Availability and pricing
Claude Opus 4.8 is available everywhere from launch day. On claude.ai it is available to Pro, Max, Team, and Enterprise users; developers can use it via the Claude API and on Amazon Web Services, Google Cloud (Vertex AI), and Microsoft Foundry.
- Standard pricing: $5 input / $25 output (per 1M tokens), unchanged from 4.7
- Up to 90% savings with prompt caching, 50% savings with batch processing
- The full 1M context is offered at standard pricing (a 900K-token request is billed at the same per-token rate as a 9K-token request)

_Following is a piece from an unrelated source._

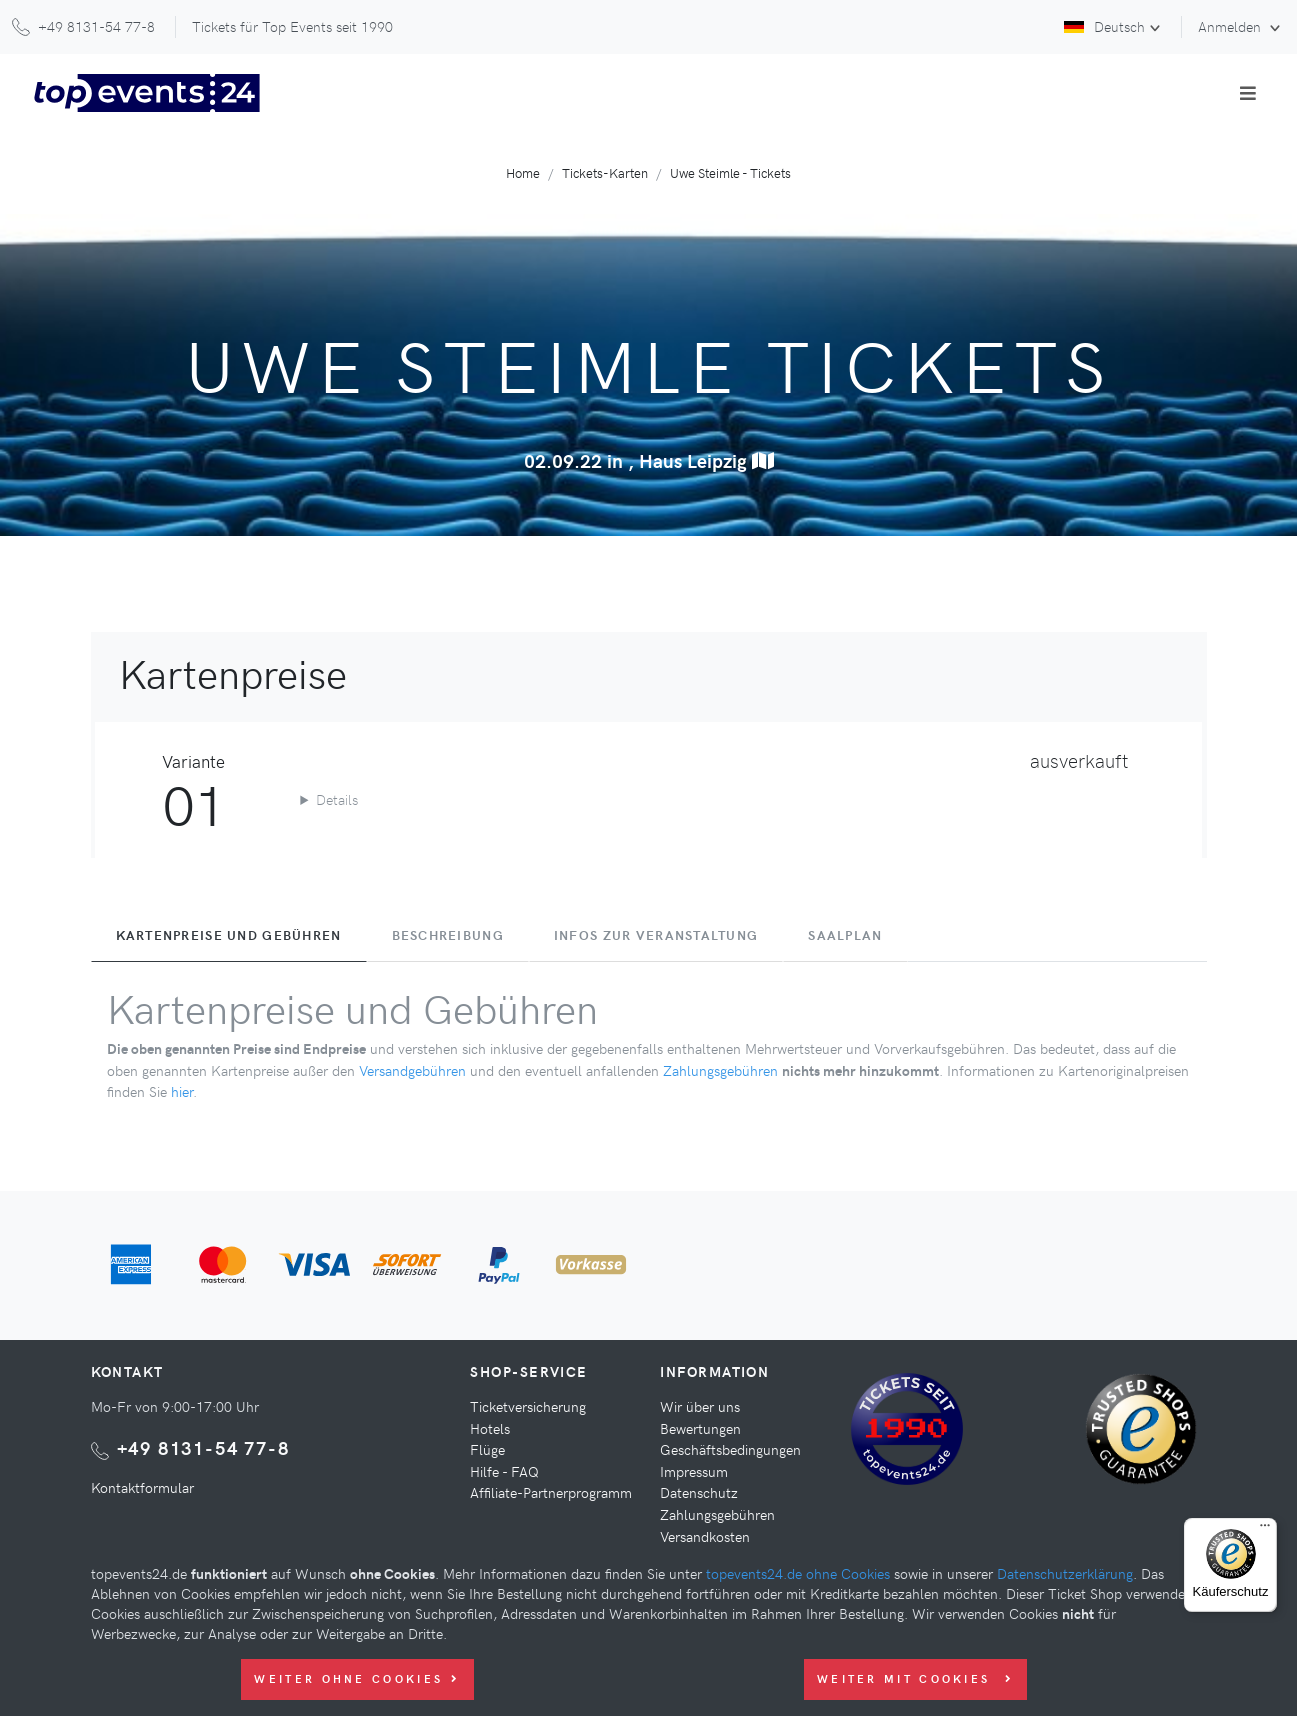 The height and width of the screenshot is (1716, 1297). Describe the element at coordinates (490, 1428) in the screenshot. I see `Hotels` at that location.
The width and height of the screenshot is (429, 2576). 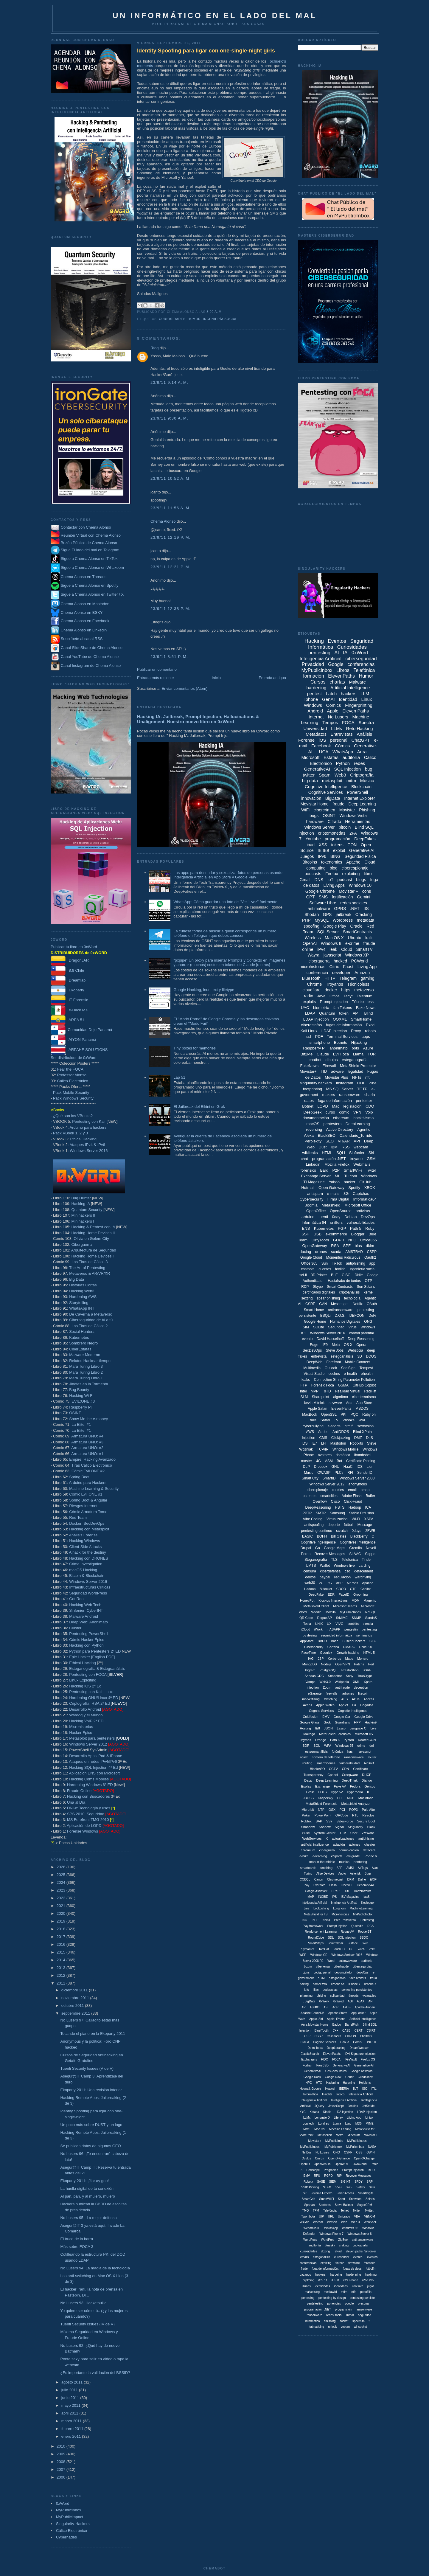 I want to click on David Hasselhoff, so click(x=330, y=1339).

- US-only inference (inference_geo) carries a 1.1× multiplier on input and output
Practical tips
- Coding and high-autonomy work: the default high is usually enough in Claude Code, but set
xhighexplicitly for hard tasks and long-running async work. - Upgrading from 4.7: change the model name, then re-measure cost and latency at the same effort level before adjusting.
- Long agent loops: use mid-conversation system messages to update permissions, token budgets, or environment context mid-run while keeping the cache.
- Lean on honesty: 4.8 tends to flag problems in inputs and outputs first. In analysis and review work, treat the uncertainties and warnings it raises as checkpoints rather than ignoring them.
What's next
Anthropic frames Opus 4.8 as a modest but tangible step over its predecessor, and says it is working on models that deliver Opus-class capabilities at lower cost, as well as a new class of model with intelligence beyond Opus. The latter is the Claude Mythos Preview family, which a small number of organizations currently use for cybersecurity work as part of Project Glasswing; Anthropic says it expects to bring Mythos-class models to all customers "in the coming weeks" once stronger cyber safeguards are in place. (Timelines are per Anthropic's statements and may change.)
Sources: Anthropic, "Introducing Claude Opus 4.8" (May 28, 2026); Claude Platform official docs (models overview, migration guide, pricing, context windows). Some benchmark figures cited above come from early-tester comments quoted in Anthropic's announcement.